──────── Supplied material
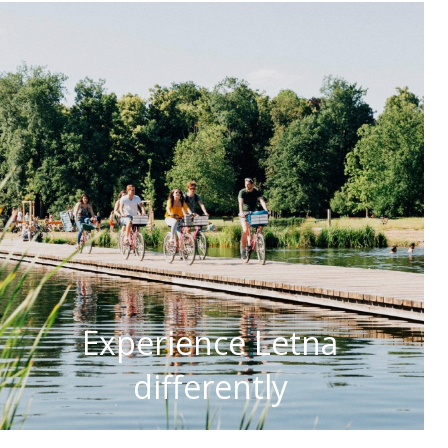
Experience Letna
differently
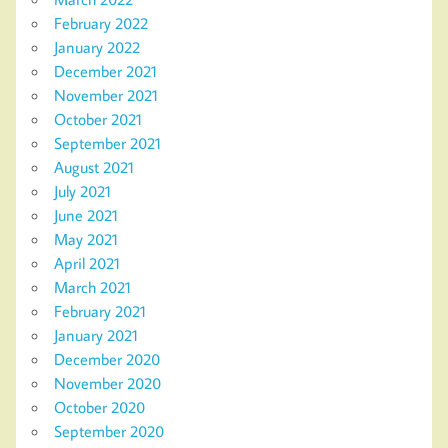
February 2022
January 2022
December 2021
November 2021
October 2021
September 2021
August 2021
July 2021
June 2021
May 2021
April 2021
March 2021
February 2021
January 2021
December 2020
November 2020
October 2020
September 2020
────────────────
About this exercise:
Would you transcribe all of the entries above exactly, minus the images?

Response to this task:
Experience Letna
differently
February 2022
January 2022
December 2021
November 2021
October 2021
September 2021
August 2021
July 2021
June 2021
May 2021
April 2021
March 2021
February 2021
January 2021
December 2020
November 2020
October 2020
September 2020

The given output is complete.